Moody's Releases Statement On Potential Outomes In US AAA Review

Tyler Durden's picture

Just out from Moody's

Potential Outcomes in Review of US Aaa Rating


The prolonged debt ceiling deliberations have increased the possibility of a rating change or outlook change, or both for the United States government's Aaa government bond rating. Nevertheless, it remains our expectation that the government will continue with timely debt service, and that our review for downgrade will more likely than not conclude with a confirmation of the Aaa rating, albeit with a shift to a negative outlook. However, if there were a default on a Treasury debt obligation, a downgrade would likely follow, even if the default were swiftly cured and investors suffered no permanent losses.

Announced July 13, our review was undertaken because of the small-but-rising probability that the Treasury would default on its market debt sometime after August 2 if the ceiling was not raised. The review will conclude when the debt limit is extended for more than a short period of time. Even a short-lived debt default, however, will likely prompt a downgrade. For Moody's, a debt default occurs only when an interest or principal payment on a Treasury security is missed, and does not arise when payment are delayed on other obligations such as federal employee salaries, Social Security, or vender bills.

If the debt limit is not raised before August 2, we believe that the Treasury would give priority to debt service payments and could thus postpone a potential debt default for a number of days.
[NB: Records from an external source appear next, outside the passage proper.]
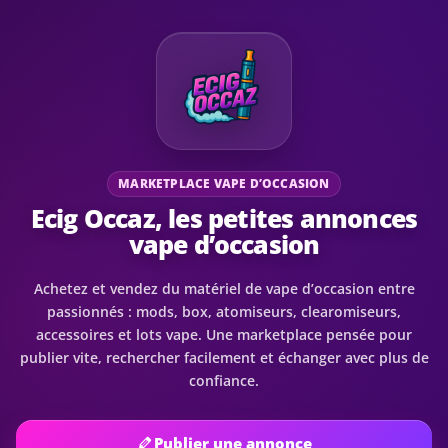
MARKETPLACE VAPE D’OCCASION
Ecig Occaz, les petites annonces
vape d’occasion
Achetez et vendez du matériel de vape d’occasion entre
passionnés : mods, box, atomiseurs, clearomiseurs,
accessoires et lots vape. Une marketplace pensée pour
publier vite, rechercher facilement et échanger avec plus de
confiance.
Publier une annonce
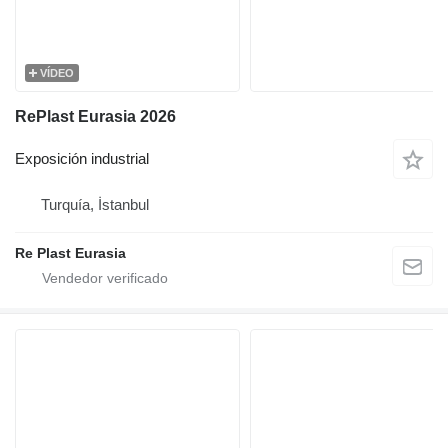
VÍDEO
RePlast Eurasia 2026
Exposición industrial
Turquía, İstanbul
Re Plast Eurasia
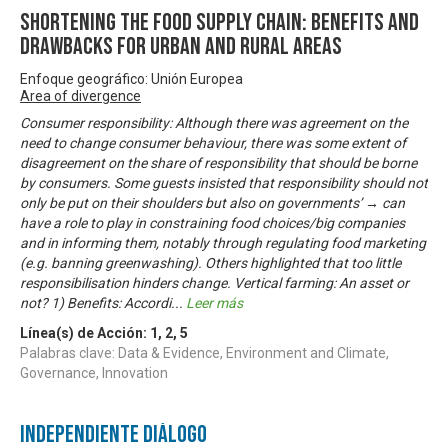
Shortening the food supply chain: Benefits and
drawbacks for urban and rural areas
Enfoque geográfico: Unión Europea
Area of divergence
Consumer responsibility: Although there was agreement on the
need to change consumer behaviour, there was some extent of
disagreement on the share of responsibility that should be borne
by consumers. Some guests insisted that responsibility should not
only be put on their shoulders but also on governments’ → can
have a role to play in constraining food choices/big companies
and in informing them, notably through regulating food marketing
(e.g. banning greenwashing). Others highlighted that too little
responsibilisation hinders change. Vertical farming: An asset or
not? 1) Benefits: Accordi
...
Leer más
Línea(s) de Acción:
1
,
2
,
5
Palabras clave: Data & Evidence, Environment and Climate,
Governance, Innovation
Independiente Diálogo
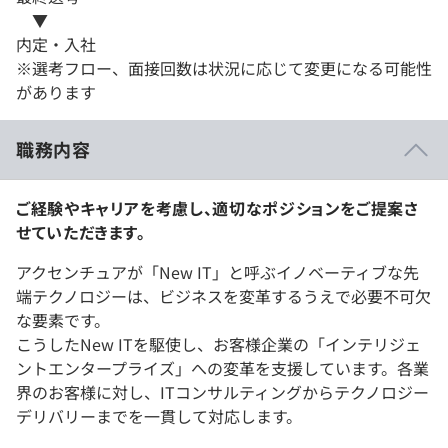
▼
内定・入社
※選考フロー、面接回数は状況に応じて変更になる可能性
があります
職務内容
ご経験やキャリアを考慮し、適切なポジションをご提案さ
せていただきます。
アクセンチュアが「New IT」と呼ぶイノベーティブな先
端テクノロジーは、ビジネスを変革するうえで必要不可欠
な要素です。
こうしたNew ITを駆使し、お客様企業の「インテリジェ
ントエンタープライズ」への変革を支援しています。各業
界のお客様に対し、ITコンサルティングからテクノロジー
デリバリーまでを一貫して対応します。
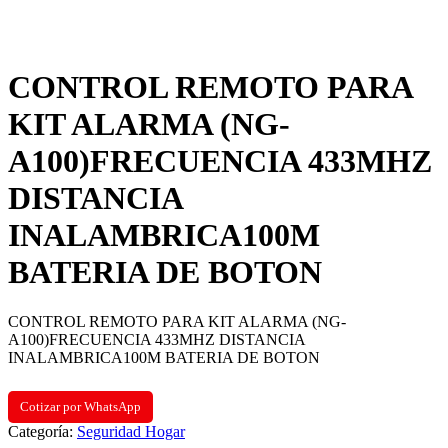
CONTROL REMOTO PARA
KIT ALARMA (NG-
A100)FRECUENCIA 433MHZ
DISTANCIA
INALAMBRICA100M
BATERIA DE BOTON
CONTROL REMOTO PARA KIT ALARMA (NG-
A100)FRECUENCIA 433MHZ DISTANCIA
INALAMBRICA100M BATERIA DE BOTON
Cotizar por WhatsApp
Categoría:
Seguridad Hogar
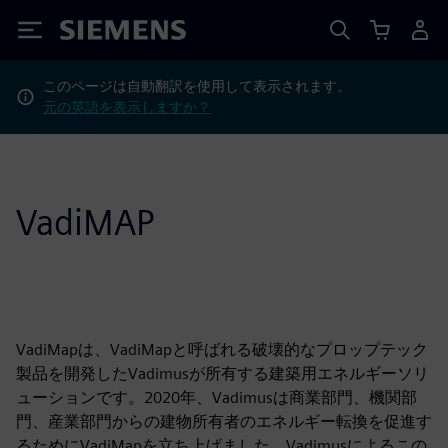
Siemens
このページは自動翻訳を使用して表示されます。
元の英語を表示しますか？
VadiMAP
VadiMapは、VadiMapと呼ばれる破壊的なプロップテック
製品を開発したVadimusが所有する建築用エネルギーソリ
ューションです。2020年、Vadimusは商業部門、機関部
門、産業部門からの建物所有者のエネルギー転換を促進す
るためにVadiMapを立ち上げました。Vadimusによるこの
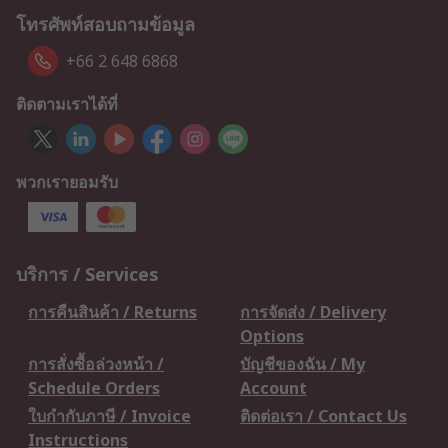
โทรศัพท์สอบถามข้อมูล
+66 2 648 6868
ติดตามเราได้ที่
พวกเรายอมรับ
บริการ / Services
การคืนสินค้า / Returns
การจัดส่ง / Delivery
Options
การสั่งซื้อล่วงหน้า /
บัญชีของฉัน / My
Schedule Orders
Account
ใบกำกับภาษี / Invoice
ติดต่อเรา / Contact Us
Instructions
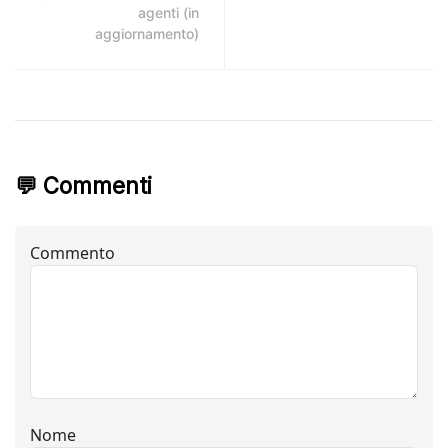
agenti (in
aggiornamento)
💬 Commenti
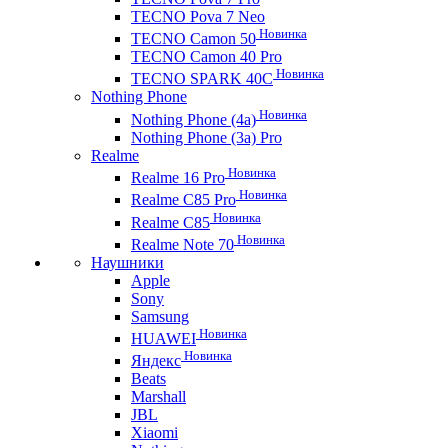
TECNO Pova 7 Neo
Новинка
TECNO Camon 50
TECNO Camon 40 Pro
Новинка
TECNO SPARK 40C
Nothing Phone
Новинка
Nothing Phone (4a)
Nothing Phone (3a) Pro
Realme
Новинка
Realme 16 Pro
Новинка
Realme C85 Pro
Новинка
Realme C85
Новинка
Realme Note 70
Наушники
Apple
Sony
Samsung
Новинка
HUAWEI
Новинка
Яндекс
Beats
Marshall
JBL
Xiaomi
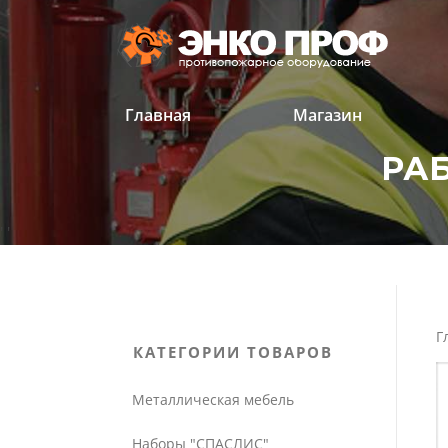
Перейти
к
содержанию
Главная
Магазин
РА
'
'
Г
КАТЕГОРИИ ТОВАРОВ
Металлическая мебель
Наборы "СПАСЛИС"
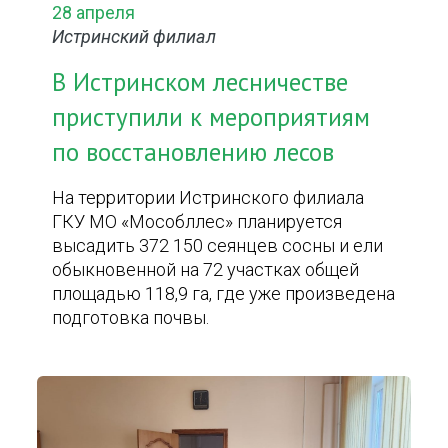
28 апреля
Истринский филиал
В Истринском лесничестве
приступили к мероприятиям
по восстановлению лесов
На территории Истринского филиала
ГКУ МО «Мособллес» планируется
высадить 372 150 сеянцев сосны и ели
обыкновенной на 72 участках общей
площадью 118,9 га, где уже произведена
подготовка почвы.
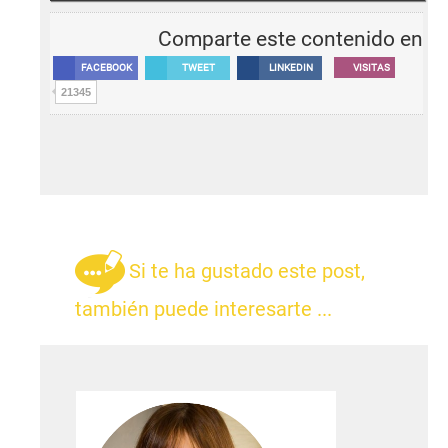
Comparte este contenido en
FACEBOOK
TWEET
LINKEDIN
VISITAS
21345
Si te ha gustado este post,
también puede interesarte ...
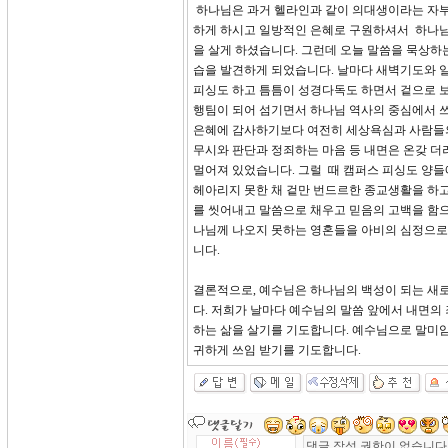
하나님은 과거 헬라인과 같이 의대생이라는 자부
하게 하시고 일방적인 은혜로 구원하셔서 하나님
을 살게 하셨습니다. 그런데 오늘 말씀을 묵상하
습을 발견하게 되었습니다. 날마다 새벽기도와 
피싱도 하고 틈틈이 성경다독도 하면서 겉으로 보
행팀이 되어 섬기면서 하나님 역사의 중심에서 쓰
은혜에 감사하기보다 여전히 세상욕심과 사람들의
무시와 판단과 정죄하는 마음 등 내면은 온갖 더
멀어져 있었습니다. 그럴 때 캠퍼스 피싱도 양들
헤아리지 못한 채 겉만 번드르한 종교생활을 하고
를 씻어내고 말씀으로 채우고 믿음의 고백을 함으
나님께 나오지 못하는 영혼들을 아비의 심정으로
니다.
결론적으로, 예수님은 하나님의 백성이 되는 새
다. 저희가 날마다 예수님의 말씀 앞에서 내면의
하는 삶을 살기를 기도합니다. 예수님으로 말미암
귀하게 쓰임 받기를 기도합니다.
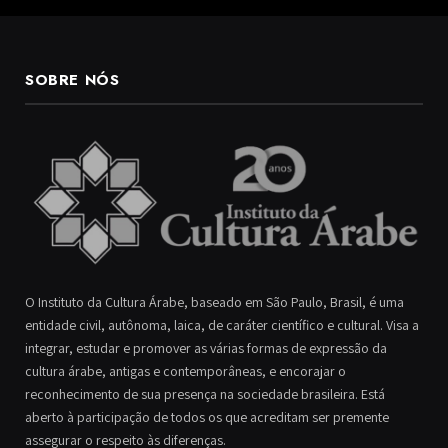
SOBRE NÓS
O Instituto da Cultura Árabe, baseado em São Paulo, Brasil, é uma
entidade civil, autônoma, laica, de caráter científico e cultural. Visa a
integrar, estudar e promover as várias formas de expressão da
cultura árabe, antigas e contemporâneas, e encorajar o
reconhecimento de sua presença na sociedade brasileira. Está
aberto à participação de todos os que acreditam ser premente
assegurar o respeito às diferenças.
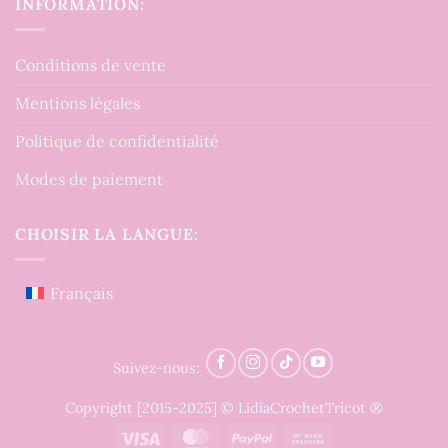
INFORMATION:
Conditions de vente
Mentions légales
Politique de confidentialité
Modes de paiement
CHOISIR LA LANGUE:
Français
Suivez-nous:
Copyright [2015-2025] © LidiaCrochetTricot ®
Visa
MasterCard
PayPal
Bank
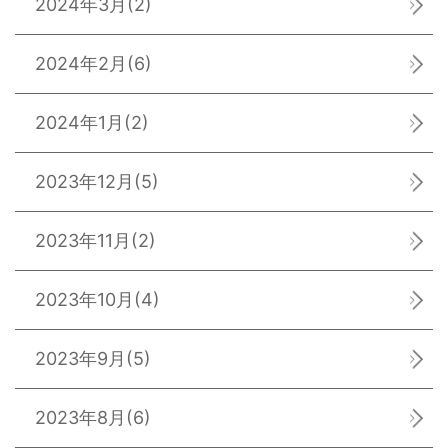
2024年3月
(2)
2024年2月
(6)
2024年1月
(2)
2023年12月
(5)
2023年11月
(2)
2023年10月
(4)
2023年9月
(5)
2023年8月
(6)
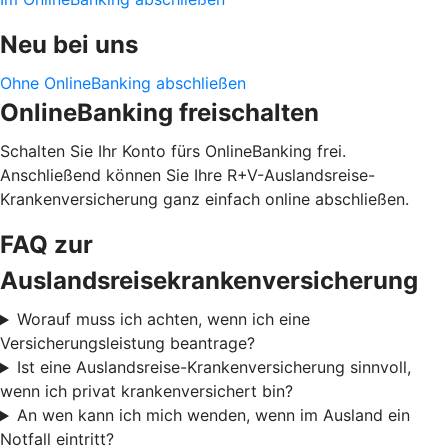
Neu bei uns
Ohne OnlineBanking abschließen
OnlineBanking freischalten
Schalten Sie Ihr Konto fürs OnlineBanking frei.
Anschließend können Sie Ihre R+V-Auslandsreise-
Krankenversicherung ganz einfach online abschließen.
FAQ zur
Auslandsreisekrankenversicherung
Worauf muss ich achten, wenn ich eine
Versicherungsleistung beantrage?
Ist eine Auslandsreise-Krankenversicherung sinnvoll,
wenn ich privat krankenversichert bin?
An wen kann ich mich wenden, wenn im Ausland ein
Notfall eintritt?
Revenues would be more than adequate for some period of time to meet those payments, although other outlays would be severely reduced as a result.

As to the longer-term outlook on the rating, the limited magnitude of current deficit reduction proposals suggest that even a timely increase in the debt ceiling will lead to the assignment of a negative outlook on the rating. The direction of the US government's debt rating will largely be determined over time by our projections of its deficits and stock of debt, but the focus of our current review for downgrade is the more narrow and more immediate "event risk" associated with a possible debt-ceiling-induced default and the precedent that such a default would carry. We will make an assessment of the government's efforts to stabilize the future path of its debt ratios when the review is concluded.

This issuer comment details how upcoming events may impact our review of and outlook on the US sovereign rating and discusses potential outcomes.


The Review for Downgrade

On July 13 Moody's placed the Aaa US government bond rating on review for possible downgrade because of the small but rising probability that the government would default on its debt sometime after August 2 if the debt limit is not raised. August 2, the date after which the Treasury estimates it will not be able to meet all its obligations, is approaching. Whether this occurs exactly on August 2 or on another date is not certain. Each day that passes without resolution of this issue raises the probability of default, but it is still our expectation that the government will continue with timely debt service on Treasury securities.

The review for downgrade will be concluded when one of two events occurs: (1) a default on debt obligations, resulting in a downgrade, or (2) an increase in the debt limit sufficient to last more than a short period of time, in which case the Aaa rating will likely be confirmed. The review was prompted by the possibility of default in the short term and is not directly related to the arguably more significant long-term fiscal and debt outlook. Therefore, Moody's will conclude the review when the short-term issue is resolved but also assess the government's efforts to stabilize the future path of its debt ratios. The rating may remain under review if there's only a short-term extension of the debt ceiling.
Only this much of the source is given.